Nanette ging hinter ihm. Ihr Gesichtsaudruck zeigte gespannte Erwartung.
»He, Perry«, rief der Rauschgift-Dealer. »Komm, mach hier keinen Aufstand, sondern zeig dich. Welche Puppe hast du dir denn geschnappt?«
Während der Worte war Jonny Reno weitergegangen. Er hatte auch Licht gemacht und sah durch die halb offenstehende Schlafzimmertür, daß dort auch Licht brannte.
Allerdings war es in dem Zimmer still. Zu still für Renos Geschmack. Mit dem Fuß stieß er die Tür auf.
Und da sah er Clifton liegen.
Er wußte im gleichen Augenblick, daß dem Mann nicht mehr zu helfen war.
»Verdammter Mist«, lautete sein einziger Kommentar. »Jetzt haben wir die Bullen auf dem Hals.«
Nanette hatte sich auf die Zehenspitzen gestellt und über Renos Schulter gesehen.
Als sie den Toten sah, schrie sie gellend auf, und erst zwei harte Schläge gegen die Wangen ließen sie verstummen.

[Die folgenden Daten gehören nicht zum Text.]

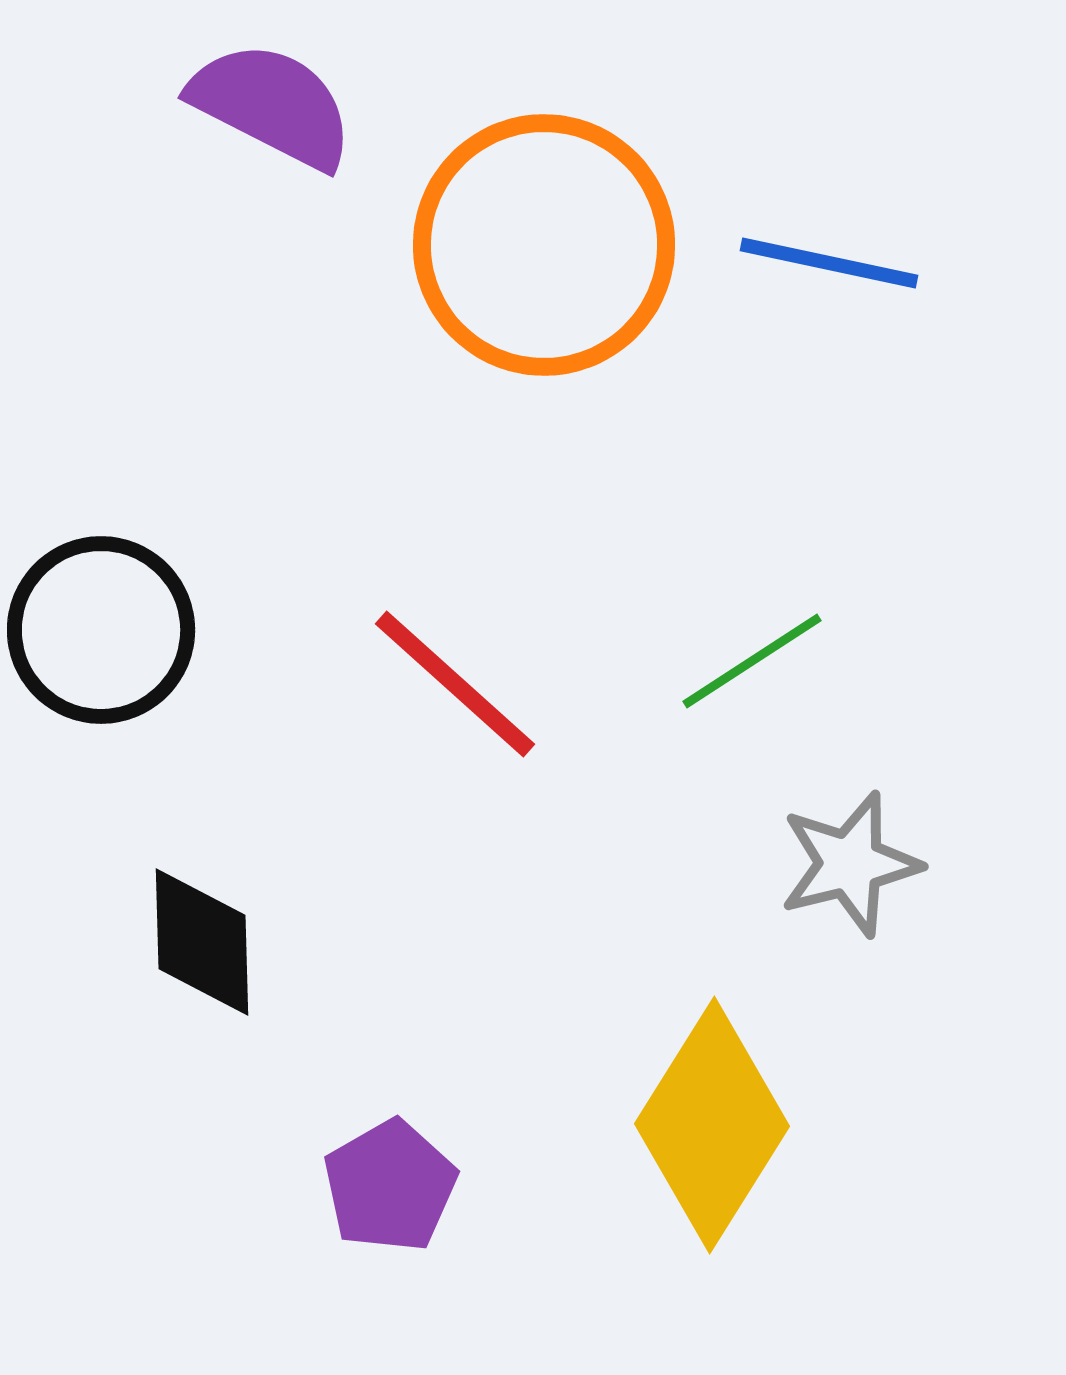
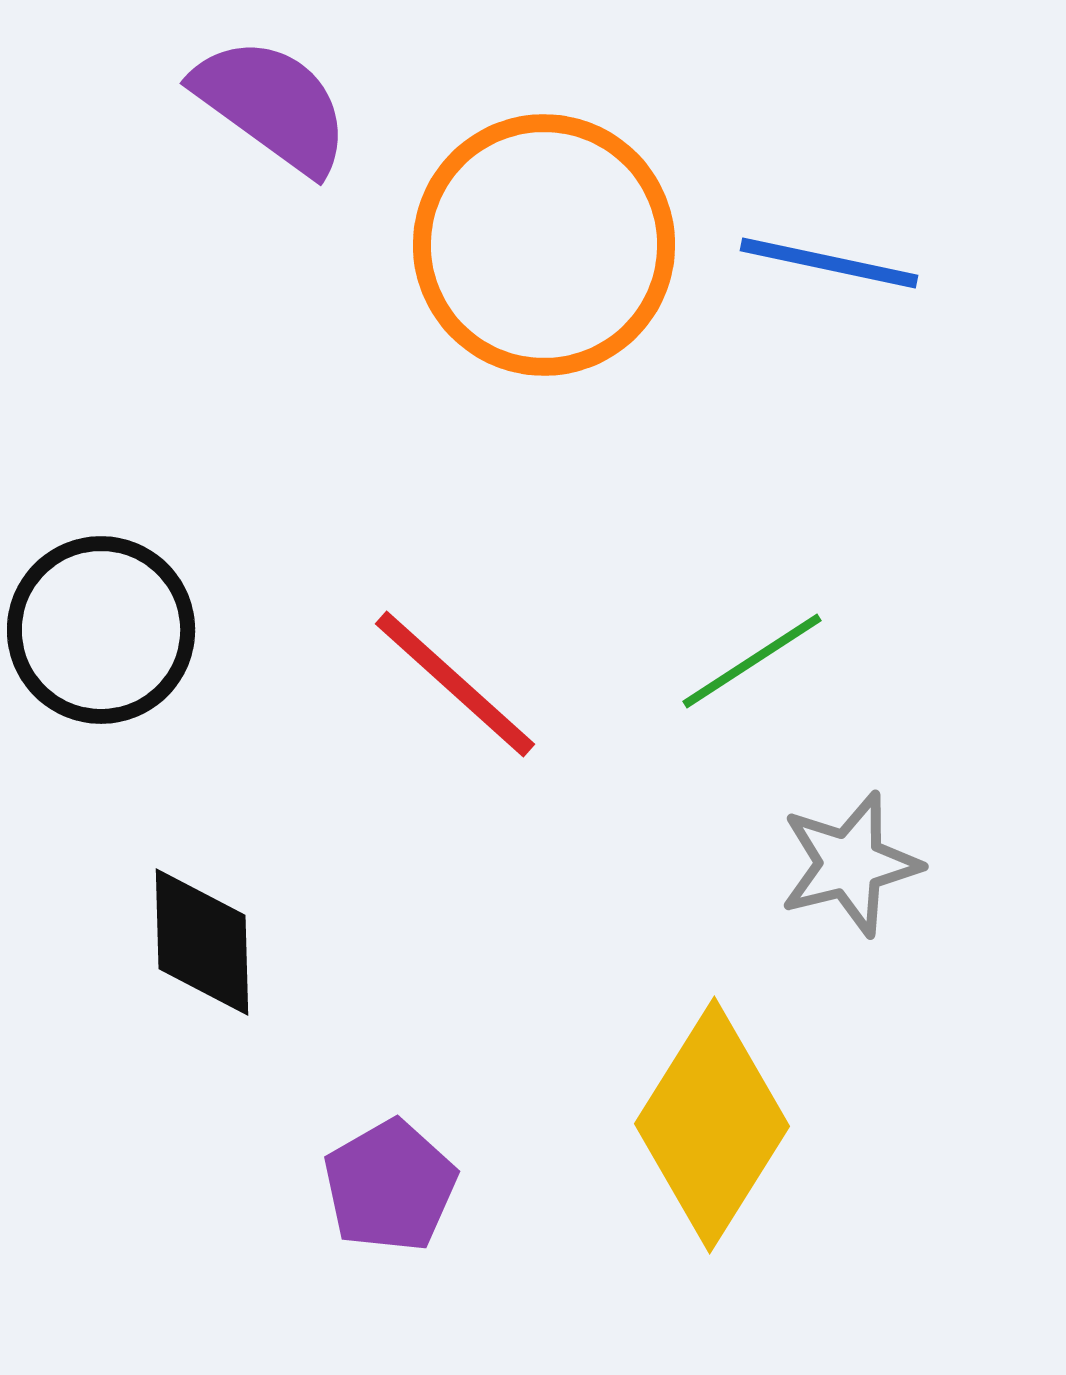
purple semicircle: rotated 9 degrees clockwise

Reno aber ging zum Telefon und tat das, was er noch nie in seinem Leben gemacht hatte.
Er rief die Polizei an.
***
Regen und trübes Wetter sind für London nicht ungewöhnlich. Besonders im Herbst zeigte sich der Wettergott von seiner schlechten Seite. Der Himmel war mit grauen Wolken überdeckt. Nieselregen fiel langsam, aber stetig herunter. Schon am Tage wurde das Licht eingeschaltet, und die Anzahl der Verkehrsunfälle mit Sachschäden schnellte wieder in die Höhe.
Aber daß John Sinclairs Stimmung sich dem Wetter anglich, geschah nicht alle Tage. Der Oberinspektor hatte ausgesprochen schlechte Laune.
Doch jede Laune hat seinen Grund.
Bei John Sinclair hieß er Superintendent Powell, der direkte Vorgesetzte des Oberinspektors.
John Sinclair hatte bei Powell für zehn Uhr einen Termin bekommen. Ganz offiziell, wie bei der letzten Beförderung. Aber darum würde es heute bestimmt nicht gehen. Wenn Powell so dienstlich reagierte, lag meistens was im Busch. Dann wurde irgendeine faule Suppe gekocht, die John auslöffeln mußte.
Trotzdem schmeckte John der Morgenkaffee und auch die Zigarette. Nachdem die Tasse leer war, griff John Sinclair zum Telefon und rief seine Vertragswerkstatt an. Er hatte am vorigen Tag seinen Bentley dort zur Inspektion hingebracht. Der Wagen sollte mal wieder richtig durchgecheckt werden.
Der Meister selbst war am Apparat, schwärmte von dem tadellosen Zustand des Autos und versprach, John den Wagen im Laufe des Vormittags vorbeizubringen.
Sinclair war beruhigt. Der silbermetallicfarbene Bentley war sein Hobby. Der Wagen hatte eine Stange Geld gekostet, und auch die Unterhaltskosten waren nicht gerade niedrig. Aber John war Junggeselle und hatte keine Familie zu ernähren.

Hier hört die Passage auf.